When communicating change to staff, expect resistance. (If you don’t get resistance, it’s likely that you are not being taken seriously enough!) Be prepared to explain exactly what needs to be different and why. It’s important to be specific why the status quo is no longer acceptable, what will replace it, who will do it, and how it will happen. Make sure that metrics are in place so that progress can be measured. Equally importantly, explain the benefits that will accrue as a result of the changes and how this will affect staff at all levels of the organization. Change is a very personal thing, and everybody will react slightly differently. Publicize your progress, talking openly about how things are going. Celebrate successes as they occur, making sure that when things go right, everyone knows the story. (And in the same vein, make sure that any backsliding is dealt with quickly and effectively, but without personal criticism; as with sustainability, you’re all in this together.)

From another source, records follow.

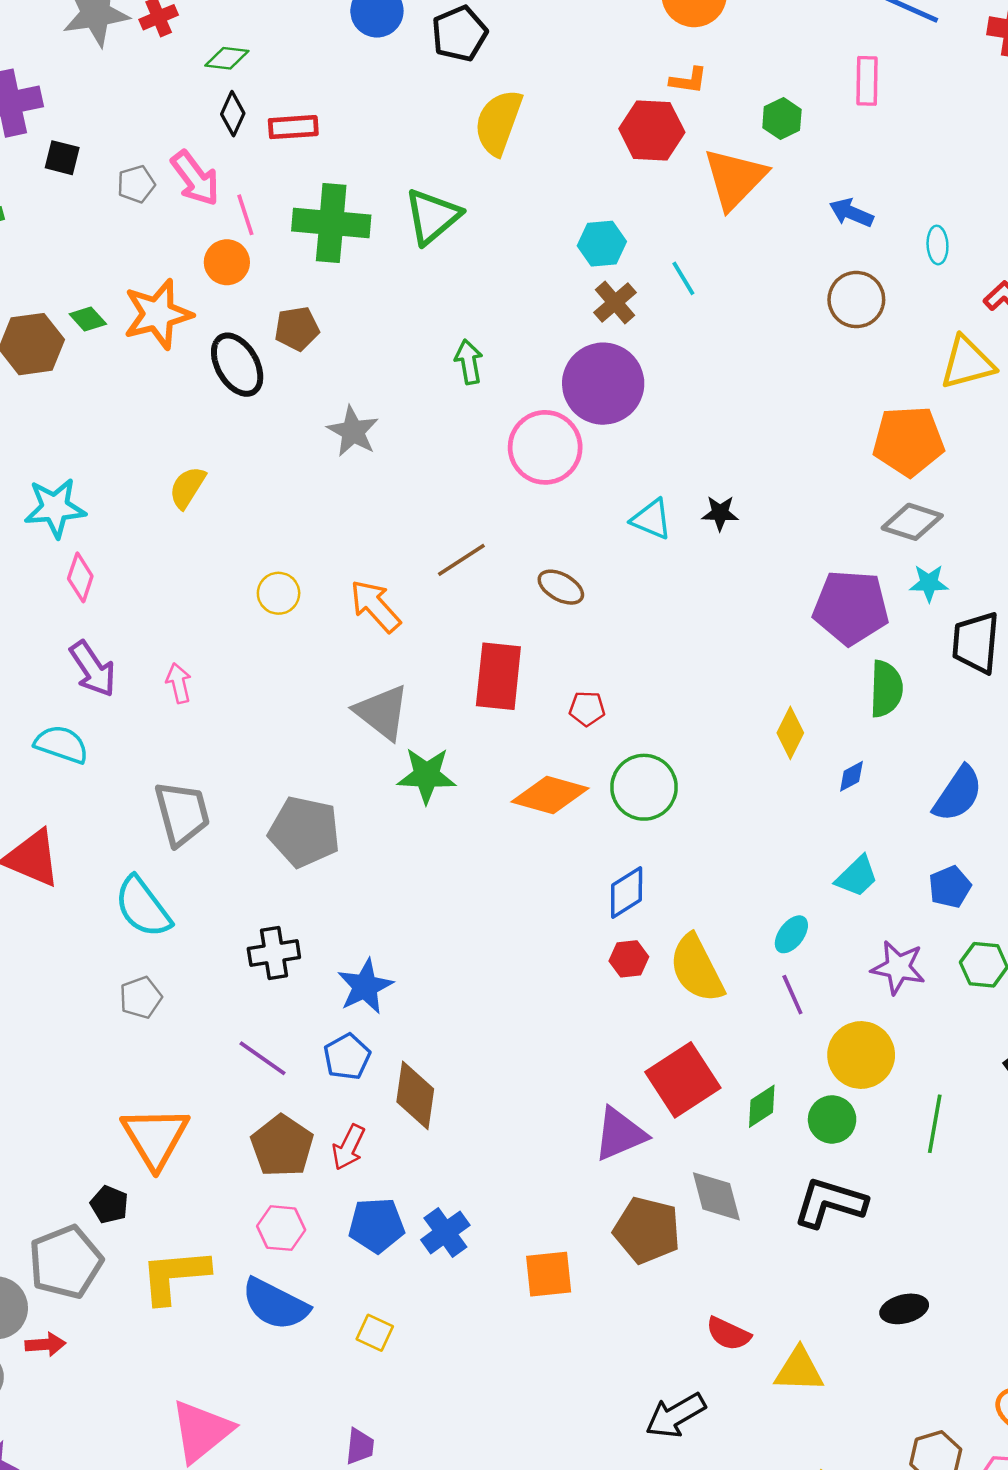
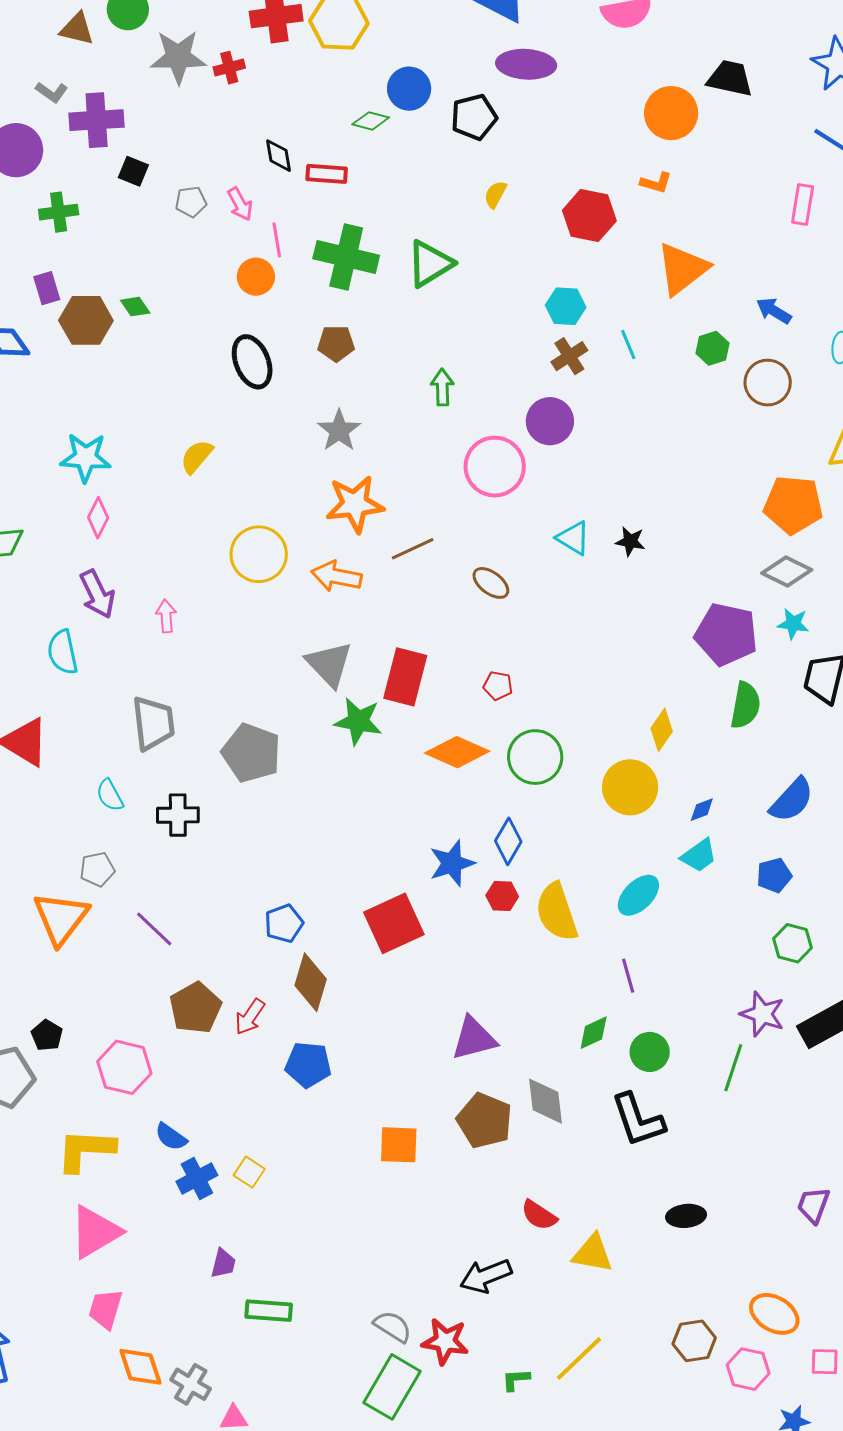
green diamond: (227, 58) -> (371, 121), moved
black diamond: (233, 114) -> (278, 156), turned -42
green hexagon: (782, 119) -> (713, 348), moved
yellow semicircle: (498, 122) -> (495, 194), size x0.5
red hexagon: (652, 130) -> (589, 216), moved
pink arrow: (195, 178) -> (240, 204), size x0.7
orange star: (158, 314) -> (355, 504), moved
brown pentagon: (297, 329) -> (336, 343), moved
purple circle: (603, 384) -> (550, 421), size x0.7
yellow circle: (279, 593) -> (259, 554), size x1.6
orange arrow: (375, 606) -> (336, 576), turned -45
red rectangle: (498, 676) -> (405, 677), moved
cyan semicircle: (61, 744) -> (63, 652), turned -129
blue diamond: (851, 776) -> (702, 810), moved
blue diamond: (627, 893) -> (508, 841), turned -36
cyan semicircle: (143, 907) -> (110, 795), size x0.6
cyan ellipse: (791, 934) -> (638, 895), size x1.4
black cross: (274, 953) -> (178, 815), moved
purple star: (898, 967) -> (762, 1014), moved
blue star: (365, 986) -> (452, 863), moved
purple line: (792, 995) -> (628, 976), moved
yellow circle: (861, 1055) -> (630, 787), moved
blue pentagon: (347, 1057) -> (284, 923), moved
purple line: (262, 1058) -> (154, 929), moved
red square: (683, 1080) -> (394, 923), moved
orange triangle: (155, 1137) -> (61, 918), moved
black L-shape: (830, 1203) -> (638, 1120), turned -134
blue pentagon: (376, 1225) -> (308, 1065), moved
pink hexagon: (281, 1228) -> (124, 1067), moved, size x1.4
blue cross: (445, 1232) -> (197, 1178), moved
yellow L-shape: (175, 1276) -> (86, 1150), moved
blue semicircle: (275, 1304) -> (171, 1137), size x0.6

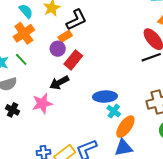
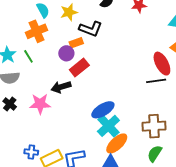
black L-shape: (76, 20) -> (91, 29), turned 35
blue ellipse: (105, 97) -> (103, 110), turned -40
cyan cross: (114, 111) -> (108, 126), size x1.6

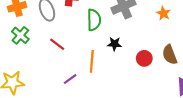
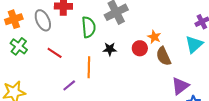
orange star: (163, 13) -> (154, 37), moved
red circle: (144, 58) -> (140, 48), moved

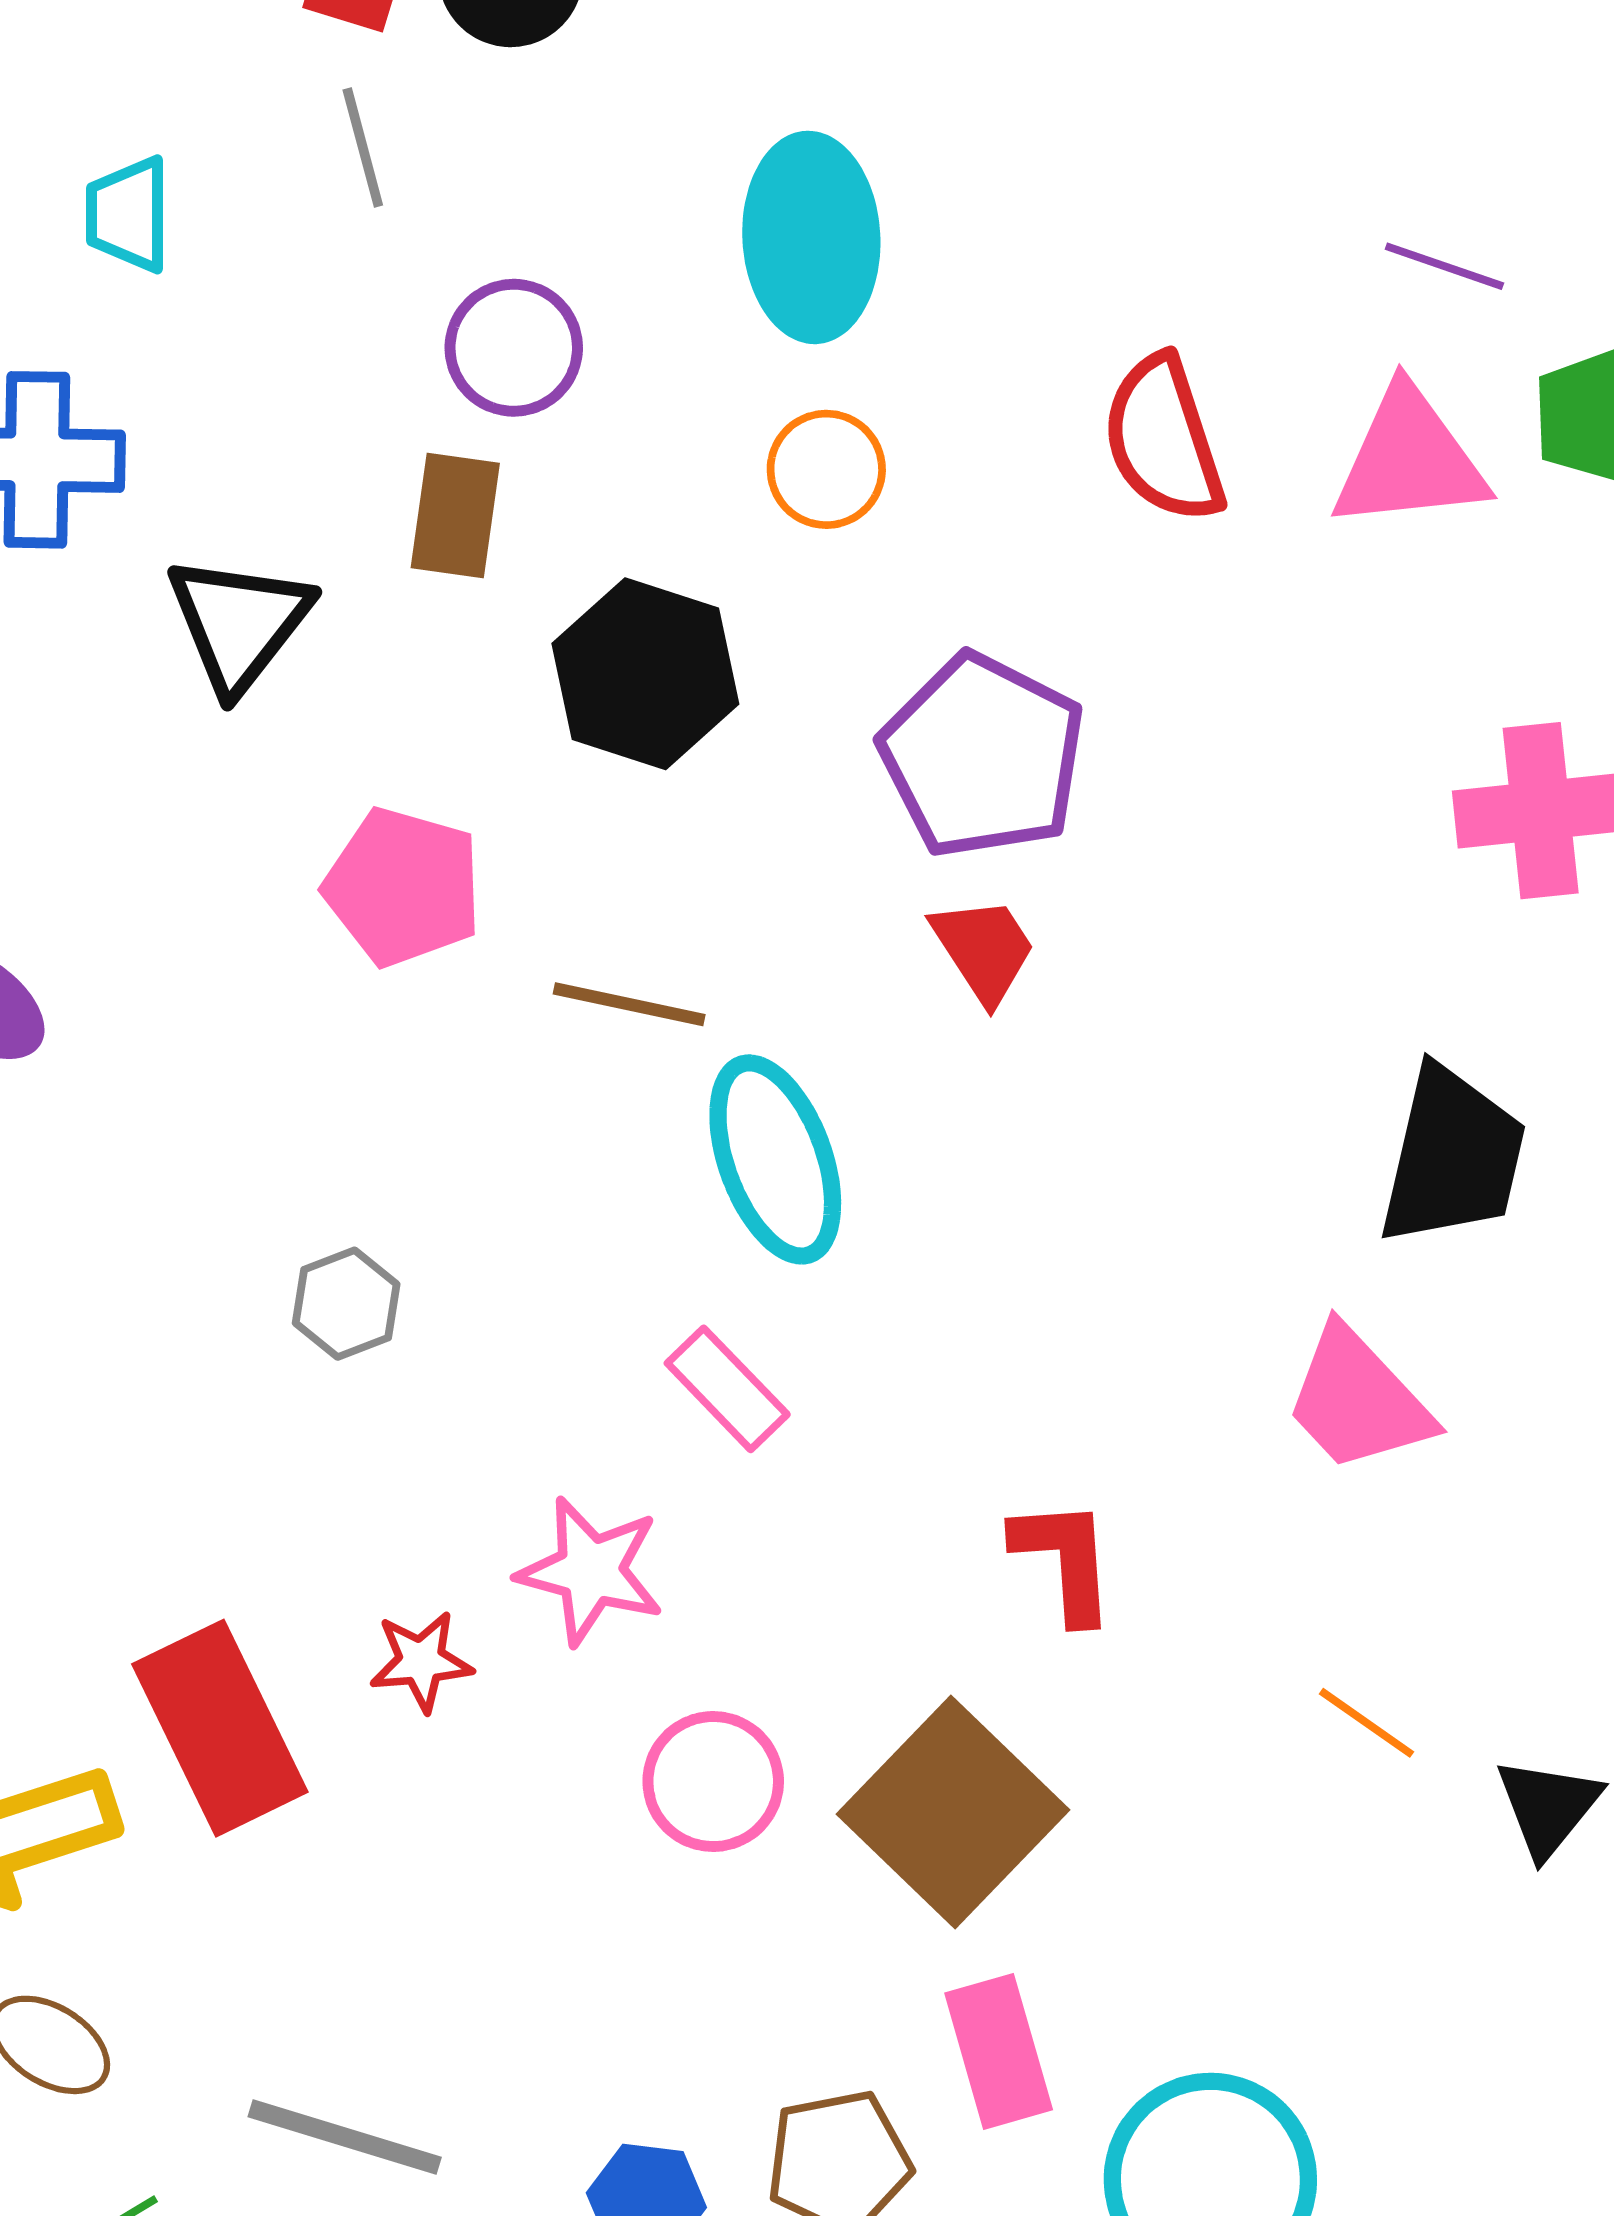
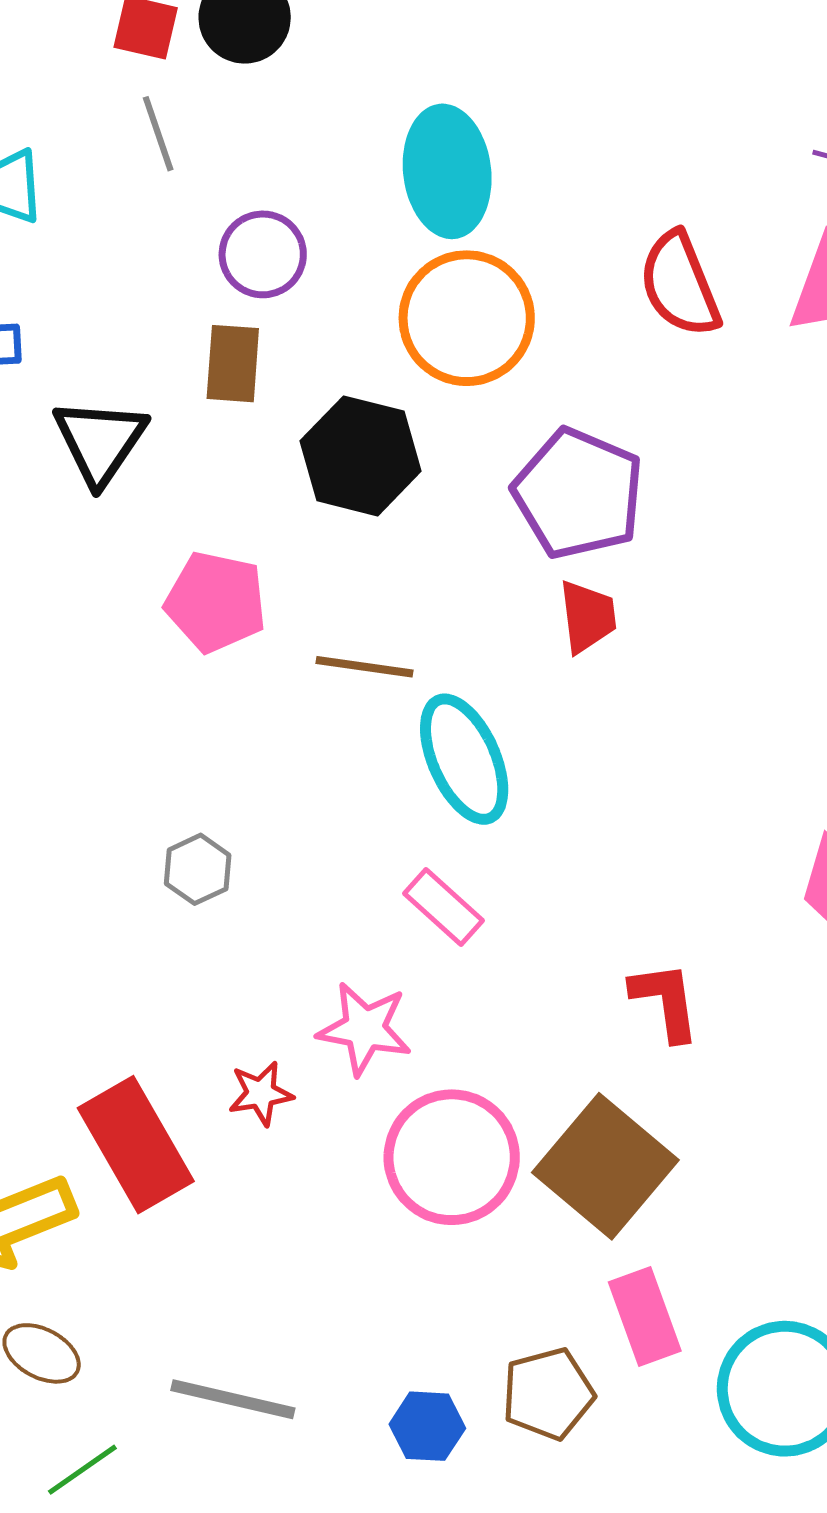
orange circle: (826, 469) -> (467, 318), size x1.8
red trapezoid: (984, 949) -> (588, 617), turned 30
pink circle: (713, 1782) -> (452, 1157), size x1.5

Making continual adjustments to keep the firm moving in the right direction is one of the hardest jobs for any leader, but also one of the most important. An organization that does not continually grow and change will quickly go stale. The job of leadership is to keep driving the firm toward a more successful, and sustainable, future, and this requires being constantly on the lookout for new management ideas, new approaches to design, and new technologies. This is the best — and only — way to make sure that the firm stays relevant. Sometimes leading means letting go.
Scott Simpson is a senior fellow of the Design Futures Council and a member of its executive board. He is a Richard Upjohn Fellow of the American Institute of Architects. With James P. Cramer, he co-authored the books How Firms Succeed and The Next Architect. He is a senior principal of the Greenway Group.